What if we add a `printf`

statement as loop body? The answer is subtle,
it depends on how do we use `printf`

, because `printf`

in fact is a
turing machine. In real life, as a creator of analysis tool, we might
say let's ignore weird usage. Hence, the `printf`

terminated, and we
back to the loop structure. We know the above terminated, but how do we
know? Because **stop condition is bigger than initial value when a get
increased**. To inference on these condition, one must know how to
extract information from program. There have many ways to represent a
program, here I will assume just a proper abstract syntax tree and
related tools existed. Then getting the information is simple:

for (int a = <init>; a < <stop>; a++)

Our checker can be like

(define (ok? init stop) (<= init stop))

What!? That simple? Yes, that simple, and useless. The code is useless because there has more form of loop. For example, control variable can get decreased.

for (int a = <init>; a > <stop>; a--)

To handle this also, the checker turns to

(define (ok? init stop step) (case step [(--) (>= init stop)] [(++) (<= init stop)] [else #f]))

## 1. Recursion

Even the step mode have infinite pattern, however. Which means this way
has infinite thing to do. The point is **recursion** is isomorphic to
**iteration**, hence, we rewrite program as the following.
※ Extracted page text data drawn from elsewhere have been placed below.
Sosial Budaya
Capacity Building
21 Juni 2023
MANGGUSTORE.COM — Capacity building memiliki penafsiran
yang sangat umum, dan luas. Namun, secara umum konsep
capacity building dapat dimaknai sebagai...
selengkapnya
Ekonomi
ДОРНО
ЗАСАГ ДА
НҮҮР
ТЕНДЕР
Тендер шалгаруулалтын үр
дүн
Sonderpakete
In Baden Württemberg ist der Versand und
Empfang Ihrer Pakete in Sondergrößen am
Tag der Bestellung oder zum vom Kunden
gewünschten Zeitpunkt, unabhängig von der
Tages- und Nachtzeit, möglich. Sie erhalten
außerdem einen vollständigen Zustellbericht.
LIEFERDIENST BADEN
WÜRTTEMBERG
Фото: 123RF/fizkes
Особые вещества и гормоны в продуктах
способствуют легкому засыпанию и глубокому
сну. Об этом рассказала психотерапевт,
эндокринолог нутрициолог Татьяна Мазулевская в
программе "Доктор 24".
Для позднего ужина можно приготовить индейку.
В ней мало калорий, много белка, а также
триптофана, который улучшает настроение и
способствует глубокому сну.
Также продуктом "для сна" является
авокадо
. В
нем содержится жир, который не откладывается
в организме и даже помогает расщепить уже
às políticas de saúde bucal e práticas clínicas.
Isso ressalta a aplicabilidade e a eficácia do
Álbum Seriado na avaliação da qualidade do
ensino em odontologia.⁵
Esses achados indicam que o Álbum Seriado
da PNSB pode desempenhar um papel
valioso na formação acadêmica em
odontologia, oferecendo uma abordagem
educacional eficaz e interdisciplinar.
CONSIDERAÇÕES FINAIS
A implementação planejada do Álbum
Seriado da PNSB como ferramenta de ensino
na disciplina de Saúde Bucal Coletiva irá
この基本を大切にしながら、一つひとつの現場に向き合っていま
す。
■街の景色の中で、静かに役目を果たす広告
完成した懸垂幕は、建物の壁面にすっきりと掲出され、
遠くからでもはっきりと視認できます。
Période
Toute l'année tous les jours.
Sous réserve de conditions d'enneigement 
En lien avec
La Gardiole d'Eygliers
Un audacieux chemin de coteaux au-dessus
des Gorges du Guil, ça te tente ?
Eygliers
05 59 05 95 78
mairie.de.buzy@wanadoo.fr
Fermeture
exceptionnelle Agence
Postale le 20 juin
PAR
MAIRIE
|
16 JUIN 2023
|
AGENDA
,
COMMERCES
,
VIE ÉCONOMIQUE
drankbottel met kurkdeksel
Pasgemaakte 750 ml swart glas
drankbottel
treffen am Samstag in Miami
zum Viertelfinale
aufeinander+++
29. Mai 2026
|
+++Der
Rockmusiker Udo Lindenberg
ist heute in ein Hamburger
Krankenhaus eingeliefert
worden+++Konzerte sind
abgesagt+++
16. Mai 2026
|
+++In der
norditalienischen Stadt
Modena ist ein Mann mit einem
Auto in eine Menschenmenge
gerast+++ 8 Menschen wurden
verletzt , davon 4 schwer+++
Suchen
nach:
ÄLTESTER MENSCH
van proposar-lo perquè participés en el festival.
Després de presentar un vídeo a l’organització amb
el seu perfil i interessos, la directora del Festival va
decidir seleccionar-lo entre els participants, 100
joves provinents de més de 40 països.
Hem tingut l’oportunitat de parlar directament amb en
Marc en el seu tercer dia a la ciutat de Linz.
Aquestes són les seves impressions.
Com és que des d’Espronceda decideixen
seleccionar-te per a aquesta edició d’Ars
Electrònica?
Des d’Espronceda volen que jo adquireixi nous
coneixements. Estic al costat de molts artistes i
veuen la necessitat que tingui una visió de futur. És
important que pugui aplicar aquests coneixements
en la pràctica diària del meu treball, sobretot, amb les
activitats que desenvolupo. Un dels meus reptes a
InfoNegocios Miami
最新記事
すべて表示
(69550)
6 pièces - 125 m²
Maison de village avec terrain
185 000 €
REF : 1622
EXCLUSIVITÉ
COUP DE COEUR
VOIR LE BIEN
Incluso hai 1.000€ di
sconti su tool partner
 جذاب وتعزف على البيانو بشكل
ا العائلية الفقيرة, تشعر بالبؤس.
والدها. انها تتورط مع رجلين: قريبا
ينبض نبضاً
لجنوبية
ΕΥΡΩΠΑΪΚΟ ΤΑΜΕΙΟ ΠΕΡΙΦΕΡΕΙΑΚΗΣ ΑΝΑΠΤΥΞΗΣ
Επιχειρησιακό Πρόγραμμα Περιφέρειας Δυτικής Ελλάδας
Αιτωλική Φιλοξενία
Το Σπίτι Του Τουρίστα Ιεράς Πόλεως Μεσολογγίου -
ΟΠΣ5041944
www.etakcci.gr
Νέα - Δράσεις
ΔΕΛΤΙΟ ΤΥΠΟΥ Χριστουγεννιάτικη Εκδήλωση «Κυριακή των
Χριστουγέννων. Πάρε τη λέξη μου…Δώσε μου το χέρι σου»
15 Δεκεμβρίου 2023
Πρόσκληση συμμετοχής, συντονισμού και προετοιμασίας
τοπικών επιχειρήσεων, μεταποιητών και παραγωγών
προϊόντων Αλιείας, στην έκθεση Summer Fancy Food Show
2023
let rec loop : int -> unit = fun a -> match a with | 0 -> () | n -> loop (n - 1)

## 2. Inductive

To prove such program stop, is still hard, finding base case and induction case need manual work. We need something to restrict the possible input. For numberic, we can write:

type nat = | zero | suc nat

With type `nat`

, the recursion be rewrote to:

let rec loop : nat -> unit = fun a -> match a with | zero -> () | suc (n) -> loop n

The definition like `type`

this kind, called inductive family. Turns
out, we can see it's a lattice. Hence, termination problem is finding a
process corresponding to a lattice, and inductive family is just a
limited, full connected version. Anyway, now proving termination is
finding every recursive point is an induction case, `suc (n)`

to
`loop n`

so it's smaller on recursion then it's induction.